6/10
Justifiable homicide?
9 February 2017
Warning: Spoilers
My favorite film version of "The Mirror Crack'd" is this one, from 1980, but only because of my great admiration for Angela Lansbury, who plays Jane Marple. The same story was also adapted twice for British TV, with Joan Hickson in 1992 and Julia McKenzie in 2010, and a third time in India as "Shubho Mahurat." I recommend both English versions, particularly the McKenzie, which has terrific performances by Lindsay Duncan and Joanna Lumley, and wisely includes an important character who is left out of the Lansbury version, a photographer named Margot (Charlotte Riley).

Other reviewers have commented on the all-star (and aging-star) cast of this version: Rock Hudson, Elizabeth Taylor, Kim Novak (all near the end of their careers), and Tony Curtis, who is blessed with a strong, wise-cracking character. None of the four were great film actors, in my view, but they were pros and they handle this material well, especially in the scenes they are lucky enough to share with the divine Edward Fox, who plays Dermot Craddock, a Scotland Yard inspector and Marple's nephew.

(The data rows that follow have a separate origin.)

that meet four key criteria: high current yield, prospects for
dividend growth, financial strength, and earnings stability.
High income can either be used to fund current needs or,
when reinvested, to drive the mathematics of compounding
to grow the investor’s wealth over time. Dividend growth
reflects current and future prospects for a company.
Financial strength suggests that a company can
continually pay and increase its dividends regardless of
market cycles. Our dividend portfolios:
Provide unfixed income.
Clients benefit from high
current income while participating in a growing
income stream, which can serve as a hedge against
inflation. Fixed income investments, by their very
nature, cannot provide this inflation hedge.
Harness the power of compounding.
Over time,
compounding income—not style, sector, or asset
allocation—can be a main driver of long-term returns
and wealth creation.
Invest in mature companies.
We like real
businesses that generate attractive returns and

This review is less about the movie, which is an intricately constructed murder mystery, baffling and thus satisfying. Instead, I wonder about one particular aspect of it: how the audience is meant to feel about the murderer, her motivation and her justification. (The spoiler alert is serious because I just revealed the murderer's gender, and will soon specify her name.) If the story had continued, putting her on trial, I'd have convicted her without a second thought, in spite of all the admiration and sympathy heaped on her by the other characters and, I think, the creators, perhaps including Christie herself (I haven't read the book).

The murderer is Marina Rudd (Elizabeth Taylor), an actress trying to make a comeback with the help of her director/husband (Rock Hudson). She is emotionally fragile, barely holding herself together as the location shoot begins in St Mary Mead, Marple's village. The murder happens at a party the Rudds host to meet their new neighbors, including a flibbertigibbet named Heather-- an ardent fan. Within minutes of politely listening to Heather prattle about having met her before, during the war, Marina realizes that Heather was the vector who exposed her to German measles while she was pregnant, a pregnancy that had not been easy to achieve, and indeed had followed the adoption of three children (one of whom was Margo, a girl Marina so neglected that she doesn't even recognize her as the party's photographer). Because of rubella, Marina's son was born with a neurological disorder, which overwhelms Marina: she commits him to an institution and has a nervous breakdown, which tanks her career. Now, meeting Heather, the innocent vector, Marina's immediate response is murder: she poisons her cocktail within minutes of meeting her.

It seems, as I said, from the dialog and the treatment of Marina Rudd, that we are meant be sympathetic. Well, count me out. Even the fact that she may have been based on Gene Tierney's life didn't sway me. I was appalled at how monumentally self-centered she was-- not just neglecting her adopted children and abandoning her disabled son, but murdering the woman who had, in all innocence, exposed her to rubella, then murdering her assistant Ella (Geraldine Chaplin) because she *might* have witnessed the poisoning. (A précis of the original novel informs me that Marina also kills the butler because he also *might* know too much.)

There is no arrest, no trial, because Marina croaks. It's either suicide by overdose, or she is assisted by her husband, or possibly, her husband kills her to spare her the charge of multiple homicide. It is ambiguous. But I do wonder, if she had survived and there were a trial, would you want the jury to convict her? I know I would.